PROMPT:
Excluding pictures, reproduce word for word the lines from the one containing "сей памятник не проходит." through the end of the material below.

DATA RECORDS:
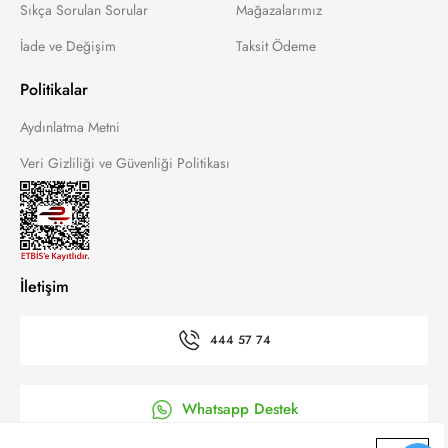
Sıkça Sorulan Sorular
Mağazalarımız
İade ve Değişim
Taksit Ödeme
Politikalar
Aydınlatma Metni
Veri Gizliliği ve Güvenliği Politikası
İletişim
444 57 74
Whatsapp Destek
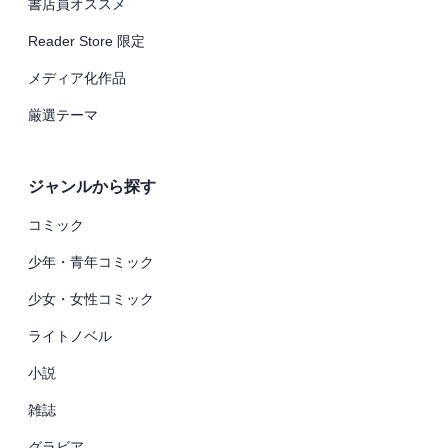
書店員オススメ
Reader Store 限定
メディア化作品
厳選テーマ
ジャンルから探す
コミック
少年・青年コミック
少女・女性コミック
ライトノベル
小説
雑誌
グラビア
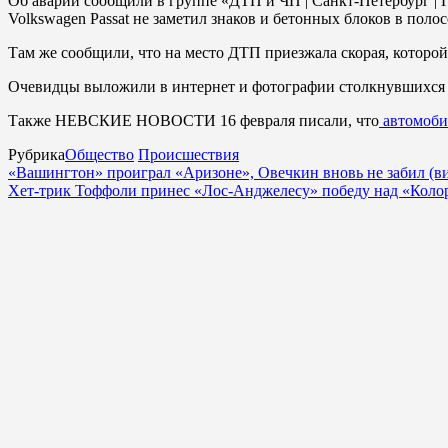
Об аварии сообщили в группе «ДТП и ЧП | Санкт-Петербург | 
Volkswagen Passat не заметил знаков и бетонных блоков в полос
Там же сообщили, что на место ДТП приезжала скорая, которой
Очевидцы выложили в интернет и фотографии столкнувшихся 
Также НЕВСКИЕ НОВОСТИ 16 февраля писали, что
автомоби
Рубрика
Общество
Происшествия
«Вашингтон» проиграл «Аризоне», Овечкин вновь не забил (в
Хет-трик Тоффоли принес «Лос-Анджелесу» победу над «Колор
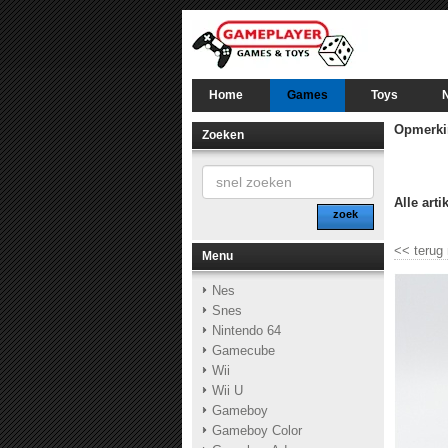
Home
Games
Toys
Opmerki
Zoeken
Alle arti
zoek
<<
terug
Menu
Nes
Snes
Nintendo 64
Gamecube
Wii
Wii U
Gameboy
Gameboy Color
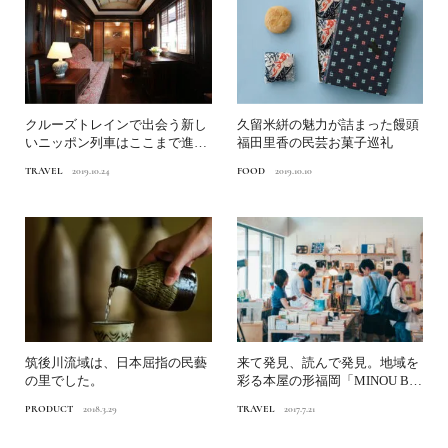
クルーズトレインで出会う新し
久留米絣の魅力が詰まった饅頭
いニッポン列車はここまで進化
福田里香の民芸お菓子巡礼
した！上質な空間で巡る日...
TRAVEL
2019.10.24
FOOD
2019.10.10
筑後川流域は、日本屈指の民藝
来て発見、読んで発見。地域を
の里でした。
彩る本屋の形福岡「MINOU BO
OKS & CAF...
PRODUCT
2018.3.29
TRAVEL
2017.7.21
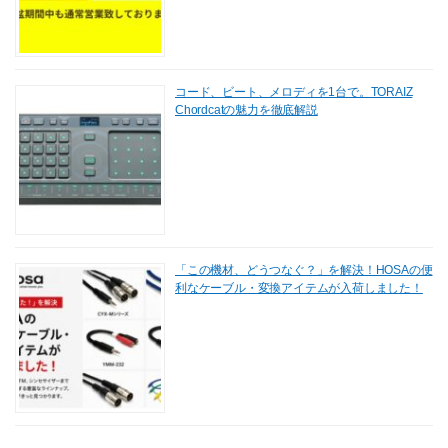
コード、ビート、メロディを1台で。TORAIZ
Chordcatの魅力を徹底解説
「この機材、どうつなぐ？」を解決！HOSAの便
利なケーブル・変換アイテムが入荷しました！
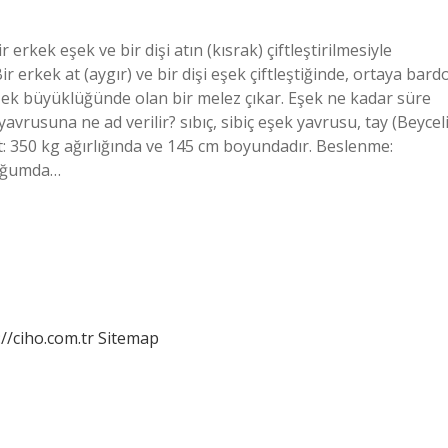
erkek eşek ve bir dişi atın (kısrak) çiftleştirilmesiyle
ir erkek at (aygır) ve bir dişi eşek çiftleştiğinde, ortaya bard
eşek büyüklüğünde olan bir melez çıkar. Eşek ne kadar süre
avrusuna ne ad verilir? sıbıç, sibiç eşek yavrusu, tay (Beycel
t: 350 kg ağırlığında ve 145 cm boyundadır. Beslenme:
doğumda…
://ciho.com.tr
Sitemap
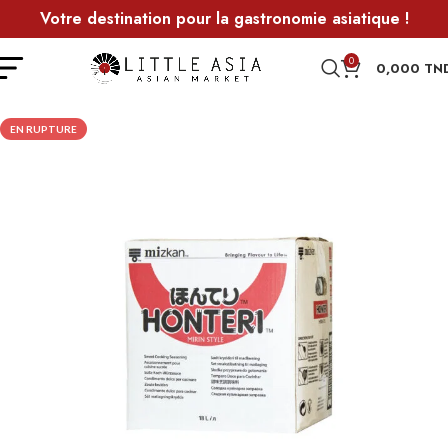
Votre destination pour la gastronomie asiatique !
0
0,000
TN
EN RUPTURE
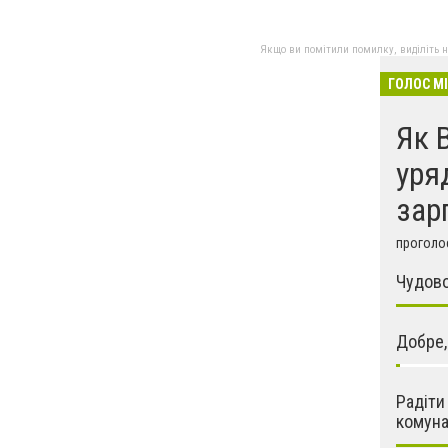
Якщо ви помітили помилку, виділіть нео
ГОЛОС М
Як 
уря
зар
проголос
Чудово
Добре,
Радіти
комун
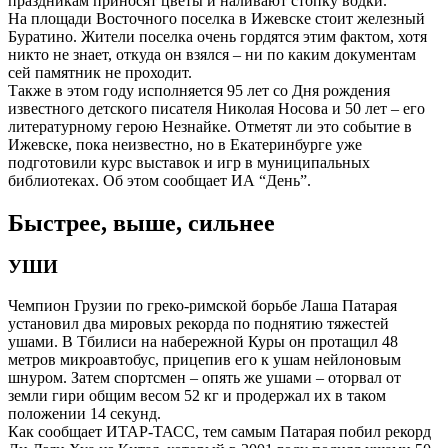
праздникам приносят цветы и наливают стопку водки.
На площади Восточного поселка в Ижевске стоит железный
Буратино. Жители поселка очень гордятся этим фактом, хотя
никто не знает, откуда он взялся – ни по каким документам
сей памятник не проходит.
Также в этом году исполняется 95 лет со Дня рождения
известного детского писателя Николая Носова и 50 лет – его
литературному герою Незнайке. Отметят ли это событие в
Ижевске, пока неизвестно, но в Екатеринбурге уже
подготовили курс выставок и игр в муниципальных
библиотеках. Об этом сообщает ИА “День”.
Быстрее, выше, сильнее
УШИ
Чемпион Грузии по греко-римской борьбе Лаша Патарая
установил два мировых рекорда по поднятию тяжестей
ушами. В Тбилиси на набережной Куры он протащил 48
метров микроавтобус, прицепив его к ушам нейлоновым
шнуром. Затем спортсмен – опять же ушами – оторвал от
земли гири общим весом 52 кг и продержал их в таком
положении 14 секунд.
Как сообщает ИТАР-ТАСС, тем самым Патарая побил рекорд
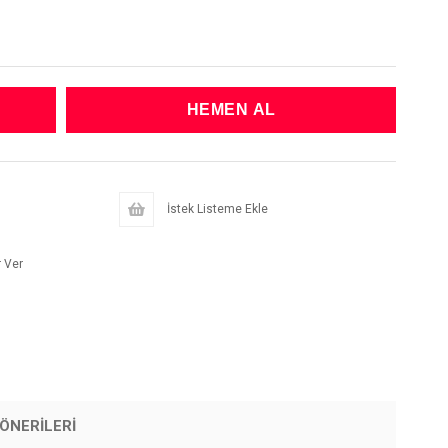
İstek Listeme Ekle
 Ver
ÖNERILERI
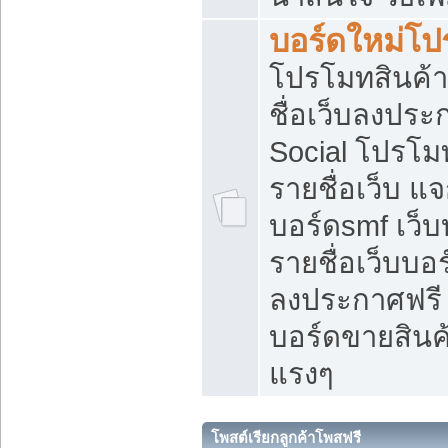
บอร์ดใหม่โป
โปรโมทสินค้า
ชื่อเว็บลงปร
Social โปรโม
รายชื่อเว็บ แ
บอร์ดsmf เว็
รายชื่อเว็บบอ
ลงประกาศฟรี เ
บอร์ดขายสินค้
แรงๆ
โพสต์เรียกลูกค้าโพสฟรี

ANSWER BELOW:
сей памятник не проходит.
Также в этом году исполняется 95 лет со Дня рождения
известного детского писателя Николая Носова и 50 лет – его
литературному герою Незнайке. Отметят ли это событие в
Ижевске, пока неизвестно, но в Екатеринбурге уже
подготовили курс выставок и игр в муниципальных
библиотеках. Об этом сообщает ИА “День”.
Быстрее, выше, сильнее
УШИ
Чемпион Грузии по греко-римской борьбе Лаша Патарая
установил два мировых рекорда по поднятию тяжестей
ушами. В Тбилиси на набережной Куры он протащил 48
метров микроавтобус, прицепив его к ушам нейлоновым
шнуром. Затем спортсмен – опять же ушами – оторвал от
земли гири общим весом 52 кг и продержал их в таком
положении 14 секунд.
Как сообщает ИТАР-ТАСС, тем самым Патарая побил рекорд
İstek Listeme Ekle
 Ver
ÖNERILERI
บอร์ดใหม่โป
โปรโมทสินค้า
ชื่อเว็บลงปร
Social โปรโม
รายชื่อเว็บ แ
บอร์ดsmf เว็
รายชื่อเว็บบอ
ลงประกาศฟรี เ
บอร์ดขายสินค้
แรงๆ
โพสต์เรียกลูกค้าโพสฟรี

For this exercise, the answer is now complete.